Michael Joseph Curley was born in County Westmeath in central Ireland. After many academic successes as a young student, Curley graduated from the Royal University of Dublin in 1900. He had dreamed of becoming a missionary to the Fiji Islands, but after talking with his spiritual director, travelled to the Diocese of St. Augustine in Florida. He also continued his studies in Rome and earned a licentiate in Sacred Theology in 1903. One year later, he was ordained a priest in the Basilica of St. John Lateran.
He returned to Florida and became pastor of St. Peter’s Church in DeLand. At one point, the parish’s territory comprised 7,200 square miles, one of the largest in the region.

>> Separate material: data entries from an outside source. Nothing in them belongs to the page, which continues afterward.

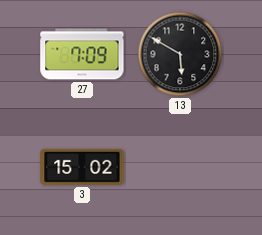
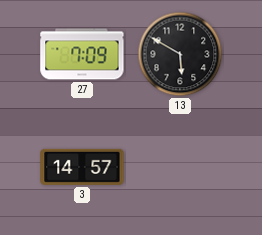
3: 15:02 -> 14:57
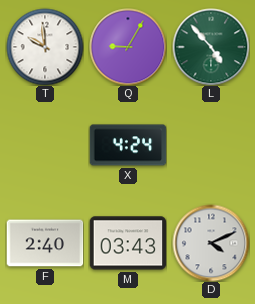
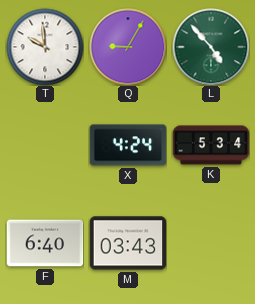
K: none -> 5:34
F: 2:40 -> 6:40
D: 4:11 -> none
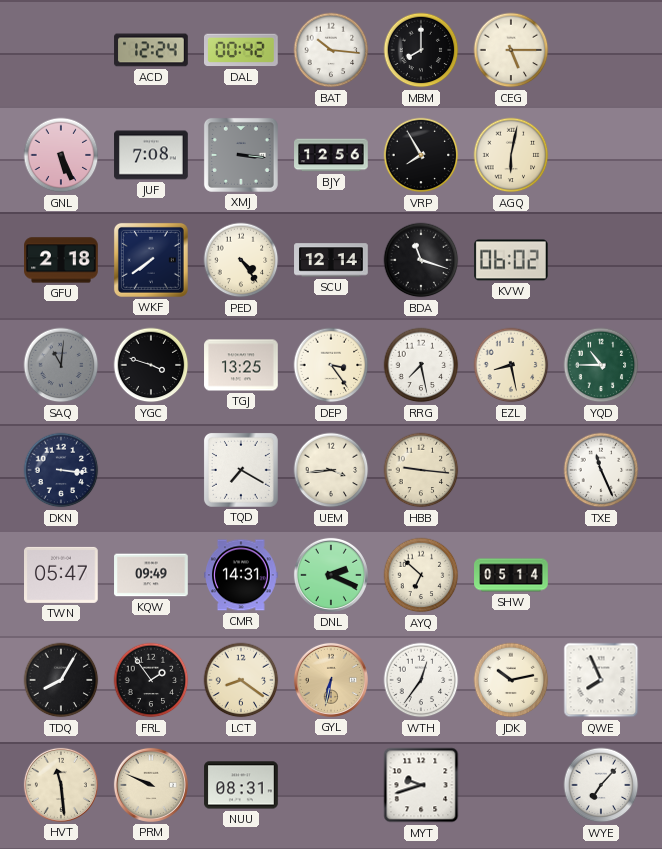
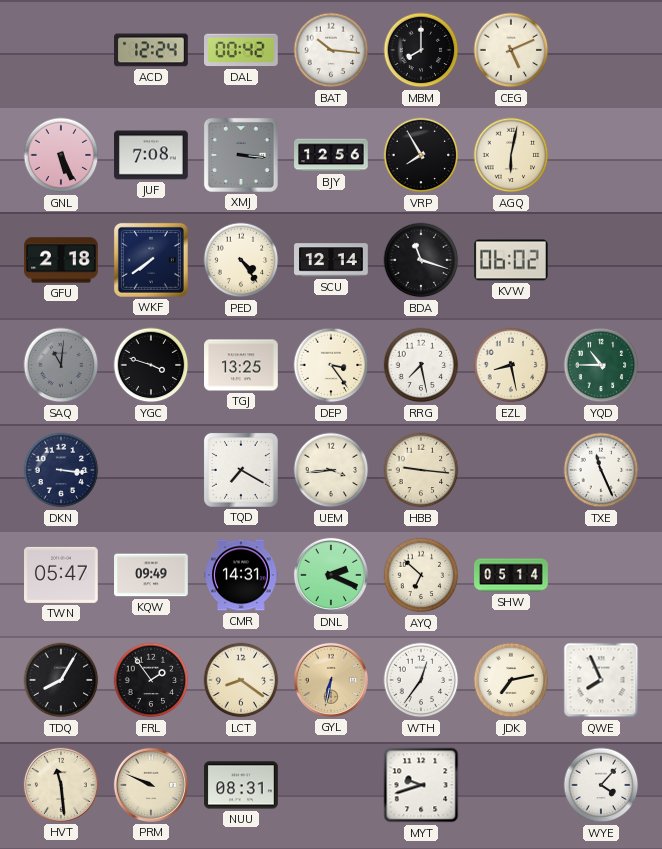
CEG: 5:15 -> 5:11
JDK: 10:13 -> 7:13
WYE: 7:07 -> 4:07
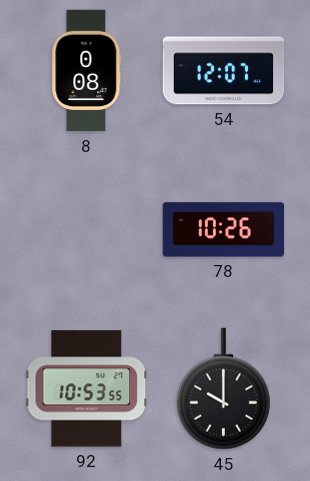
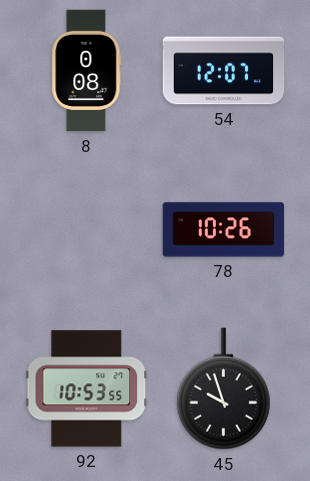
45: 10:00 -> 9:57
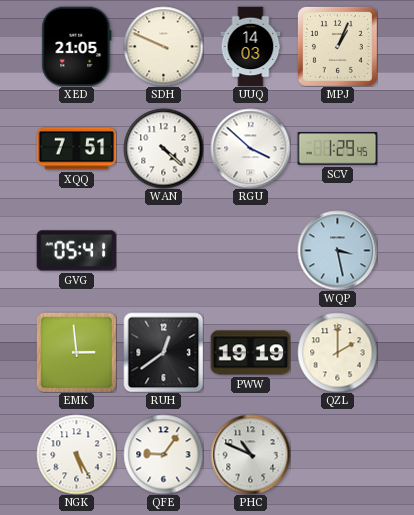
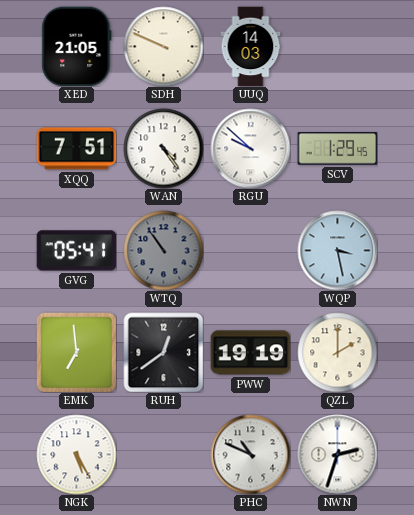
MPJ: 1:04 -> none
WAN: 4:22 -> 4:24
RGU: 3:52 -> 9:52
WTQ: none -> 10:54
EMK: 2:59 -> 6:59
QFE: 9:06 -> none
NWN: none -> 2:33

In 1914, Curley was appointed the Bishop of St. Augustine. His career was marked by a growing Catholic population, support for the war effort, and his valiant defense of the Church against an anti-Catholic atmosphere.
Pope Benedict XV then appointed Curley to be the Archbishop of Baltimore. Archbishop Curley served from 1921 until 1947. In his capacity as Archbishop, Curley was ex-officio the Chancellor of Catholic University, succeeding the famed Cardinal Gibbons. In 1939, Pope Pius XII separated the city of Washington and its surrounding counties in Maryland from the Archdiocese of Baltimore and established the new Archdiocese of Washington. From 1939, until his death in 1947, Curley governed both territories as he was appointed the first Archbishop of Washington. He remains the only Archbishop of Washington to have not been named a Cardinal.